3.3.5. Simplifying predicates

Each aspiring programmer needs to become fluent with the rules governing the transformations of logical conditions, e.g., that the negation of “(x >= 0) & (x < 1)” is equivalent to “(x < 0) | (x >= 1)”. Such rules are called tautologies. Here are a few of them:

• !(!p) is equivalent to p (double negation),

• !(p & q) holds if and only if !p | !q (De Morgan’s law),

• !(p | q) is !p & !q (another De Morgan’s law),

• all(p) is equivalent to !any(!p).

Various combinations thereof are, of course, possible.

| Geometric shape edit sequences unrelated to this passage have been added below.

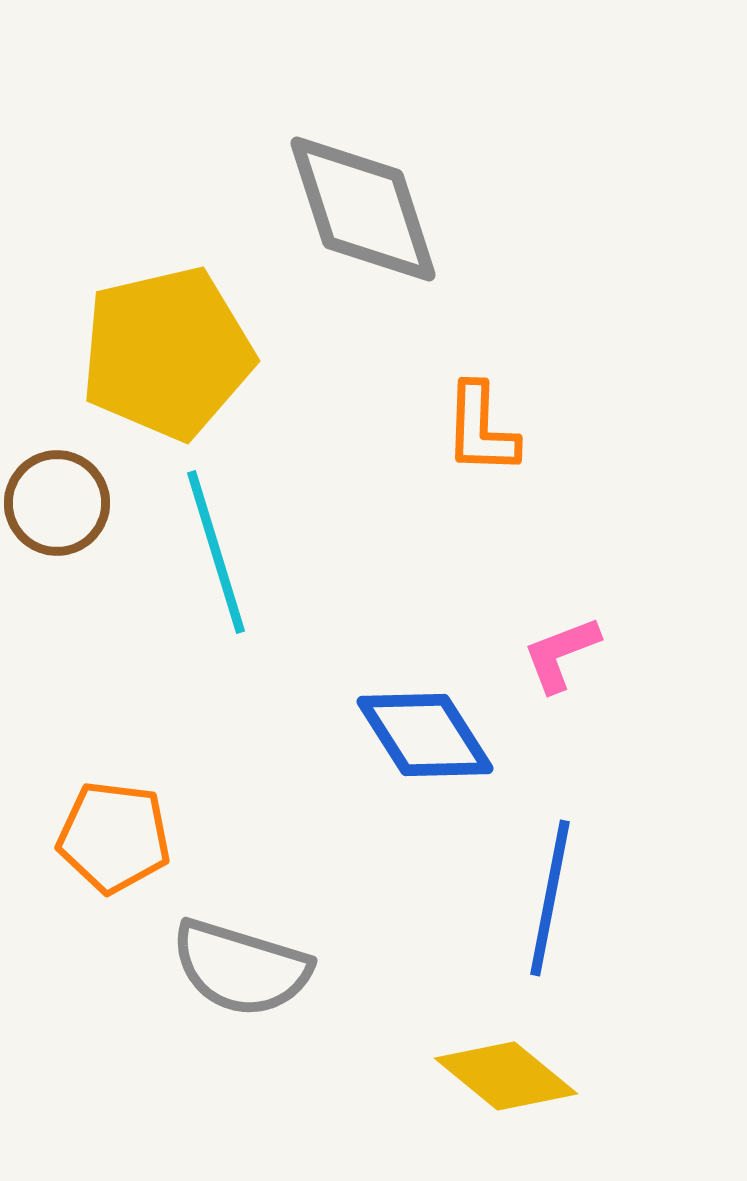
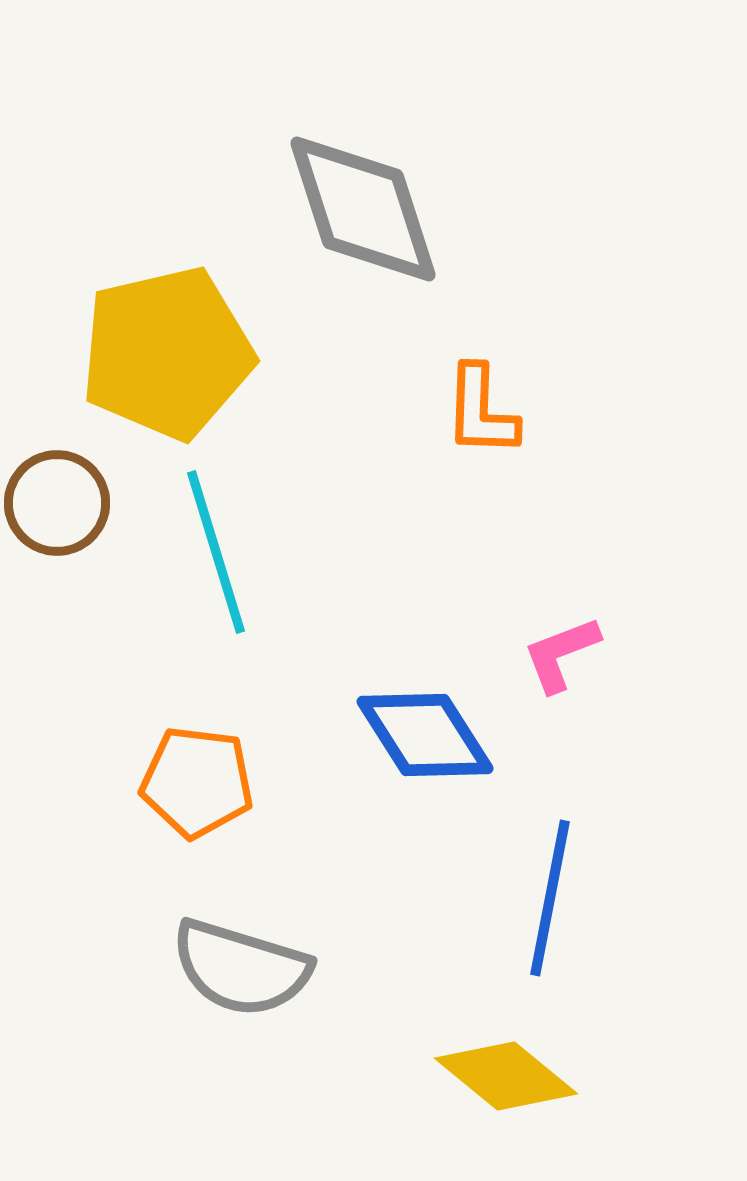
orange L-shape: moved 18 px up
orange pentagon: moved 83 px right, 55 px up
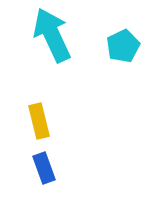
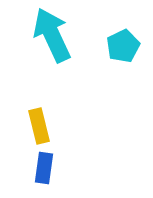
yellow rectangle: moved 5 px down
blue rectangle: rotated 28 degrees clockwise
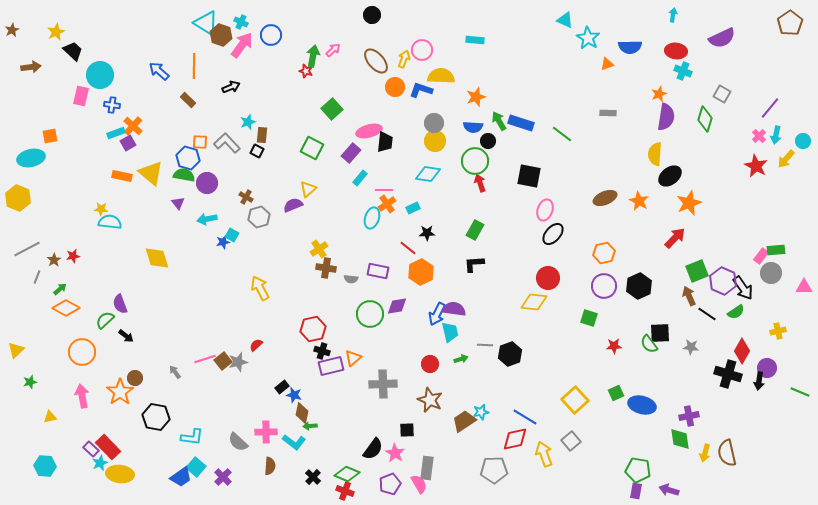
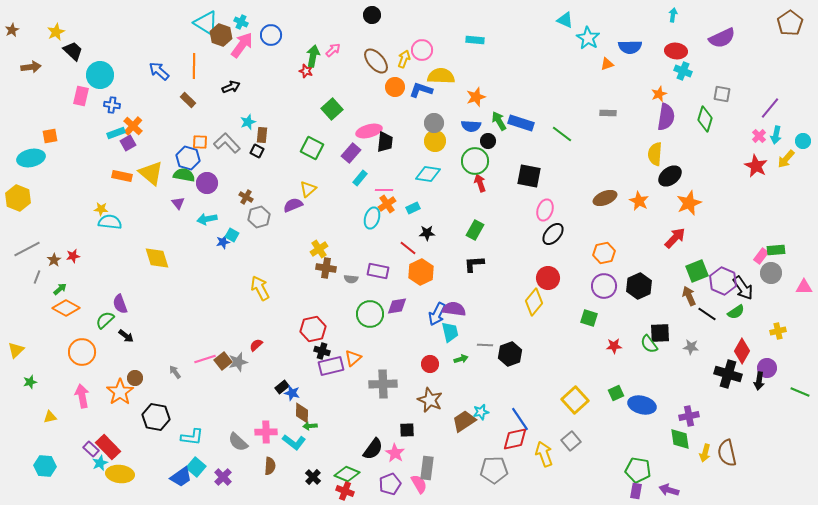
gray square at (722, 94): rotated 18 degrees counterclockwise
blue semicircle at (473, 127): moved 2 px left, 1 px up
yellow diamond at (534, 302): rotated 56 degrees counterclockwise
blue star at (294, 395): moved 2 px left, 2 px up
brown diamond at (302, 413): rotated 10 degrees counterclockwise
blue line at (525, 417): moved 5 px left, 2 px down; rotated 25 degrees clockwise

Further simplifications are enabled by other properties of the binary operations:

• commutativity (symmetry), e.g., \(a+b = b+a\), \(a*b=b*a\),

• associativity, e.g., \((a+b)+c = a+(b+c)\), \(\max(\max(a, b), c)=\max(a, \max(b, c))\),

• distributivity, e.g., \(a*b+a*c = a*(b+c)\), \(\min(\max(a,b), \max(a,c))=\max(a, \min(b, c))\),

and relations, including:

• transitivity, e.g., if \(a\le b\) and \(b\le c\), then surely \(a \le c\).

Exercise 3.1

Assuming that a, b, and c are numeric vectors, simplify the following expressions:

• !(b>a & b<c),

• !(a>=b & b>=c & a>=c),

• a>b & a<c | a<c & a>b,

• a>b | a<=b,

• a<=b & a>c | a>b & a<=c,

• a<=b & (a>c | a>b) & a<=c,

• !all(a > b & b < c).

3.4. Choosing elements with ifelse

The ifelse function is a vectorised version of the scalar if…else conditional statement, which we will forgo for as long as until Chapter 8. It permits us to select an element from one of two vectors based on some logical condition. A call to ifelse(l, t, f), where l is a logical vector, returns a vector y such that:

\[ y_i = \left\{ \begin{array}{ll} t_i & \text{if } l_i \text{ is TRUE }, \\ f_i & \text{if } l_i \text{ is FALSE }. \\ \end{array} \right. \]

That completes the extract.